October 18, 2020
So, uh, I don’t really know what I’m going to write in here. I just bought this random notebook on a whim. Kylie (my friend btw) said she was going to write in a diary this year so she could look back on it when she’s older. I get it, I guess. It’s our senior year in high school. An important year before we go to college and officially become adults... Should I introduce myself? This is MY journal, but I guess it wouldn’t hurt. Hello notebook, I’m Lauren Caroll. I’m 17 years old and a senior at Kennedy High School. It is currently around 1 am. I don’t have anything else to do, which is why I’m writing in this notebook. I’m bored. I should be asleep, but I can’t seem to find a good position to sleep in. I don’t want to become an adult. Granted, I’m literally like 7 months away from officially being an adult, but I don’t want to ACTUALLY grow up. If that makes sense. I’m excited to go to college. I will finally be able to study what I’ve always wanted! But lately some days, like today, I find myself wondering what’s going to happen after college. Will I move back with my parents? Will I find my own place? Will I move really far away? Am I going to have to rent an apartment? Will I still be able to hang out with my friends?
This will all probably sound stupid to the future me, but these are real concerns for me right now. Will I get MARRIED?! It is intimidating to think about the future. It feels awkward writing in this cheap notebook. I keep writing and stopping and then writing again. My pen is running out of ink too. I’m pretty sure I’ve made at least a few grammar mistakes. Mrs. T would kill me if she saw this. Not that she will. There is no way I’m letting my English teacher read about my lack of confidence in myself for the future.
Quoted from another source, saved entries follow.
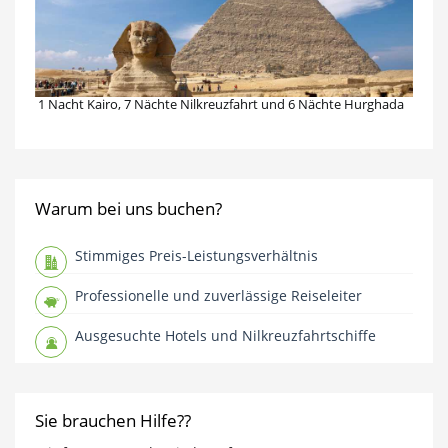
1 Nacht Kairo, 7 Nächte Nilkreuzfahrt und 6 Nächte Hurghada
Warum bei uns buchen?
Stimmiges Preis-Leistungsverhältnis
Professionelle und zuverlässige Reiseleiter
Ausgesuchte Hotels und Nilkreuzfahrtschiffe
Sie brauchen Hilfe??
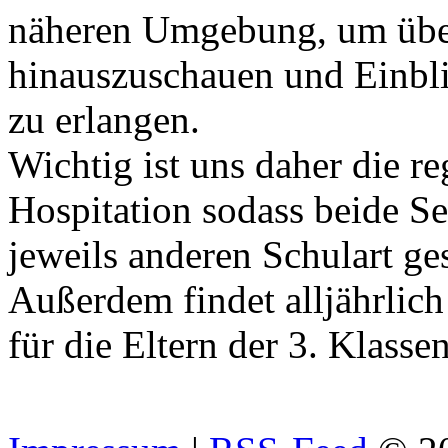
näheren Umgebung, um über
hinauszuschauen und Einbli
zu erlangen.
Wichtig ist uns daher die r
Hospitation sodass beide Sei
jeweils anderen Schulart ge
Außerdem findet alljährlic
für die Eltern der 3. Klassen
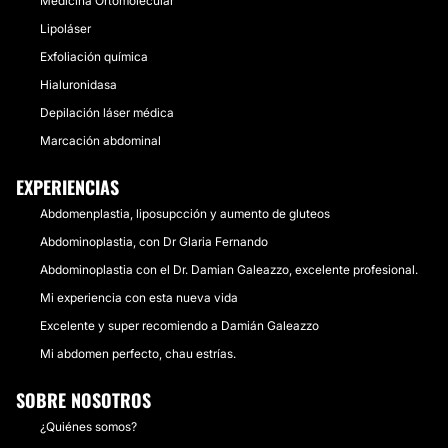
Medicina Ortomolecular
Lipoláser
Exfoliación química
Hialuronidasa
Depilación láser médica
Marcación abdominal
EXPERIENCIAS
Abdomenplastia, liposupcción y aumento de gluteos
Abdominoplastia, con Dr Glaria Fernando
Abdominoplastia con el Dr. Damian Galeazzo, excelente profesional.
Mi experiencia con esta nueva vida
Excelente y super recomiendo a Damián Galeazzo
Mi abdomen perfecto, chau estrías.
SOBRE NOSOTROS
¿Quiénes somos?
I don’t even know why I’m trying to write properly. It’s my private writing stuff. I guess school really did pound the whole paragraph, commas, semicolons thing into me. I will definitely miss my high school friends, and my family, and the dollar store across the street when I move. I wish that the college I want to go to would be in-state, but there aren't any really good music schools here. It’s crazy, in these short 17 years I’ve decided I want to study music, I’ve gone on a lot of road trips, I have learned about people and money and what I like and what I do not. I have learned that I love chocolate and hate peanut butter and that I’m allergic to oranges. I’m going to sleep. It’s getting really late. And my hand hurts.
October 22, 2020
It has been a few days since I wrote in here. Kylie says she’s writing in her journal everyday. I don’t have the energy to write that much, so I am going to do it whenever I feel like it. I don’t want to burn out too quickly. Some of my friends already have senioritis. I’m surprised I don’t. High school has been hellish. Standardized testing, college applications, friends, homework. These past four years have been a trip. I wish I had taken up journaling earlier. There’s something very freeing of just grabbing a cheap pen and this plain notebook and just writing whatever comes to mind. After writing that first entry a few days ago I’ve felt so relaxed and like a huge burden has been lifted. I became kind of stressed today because of my calculus test today. I don’t feel great about it, but I don’t feel terrible about it. If you ask me, I hate feeling that way. I’d rather know if I did terrible or great right away. Uncertainty scares me. I realized that last time I wrote in here. When something isn’t certain or 100% guaranteed I become intimidated. I’ve always heard the phrase that humanity is scared of what they don’t know, but I didn’t really think it applied to me until now. It’s probably because I’m at one of the most uncertain points in my life. I’m applying to colleges I don’t know if I will get into and even if I do get into college, it will probably be somewhere I’m not familiar with and that doesn't have a dollar store across the street.
November 10th, 2020
It has been a long time since I’ve written in here. Actually, I forgot this thing even existed. I found it in one of my desk drawers at the very back. Nothing has really happened in the past few months. Kylie and her boyfriend broke up a few weeks ago. I didn’t see that coming, but it kind of makes sense. They want to study in completely different parts of the country. I’ve finished a few of my college applications. It’s very stressful. There’s so many essays and I have to make sure that the school sends my transcript. A senior last year nearly did not get accepted by one of their top schools because the school didn’t send their transcript. The school had a dance. It was mediocre. Maybe it’s just because I want school to end as quickly as possible, but the school year seems to be dragging. I do not even know what the word motivation means anymore. I’m just doing work because I have to and I’m doing it late. I really hope the whole year is not like this. That would be painful. Life is pretty boring right now. We’re supposed to have a super cool senior trip so hopefully that will make up for it. Next year, I will be going to college and I’ll probably miss high school and my hometown, the latter more than the former, but until then I will have to bear with all the ups and downs of senior year.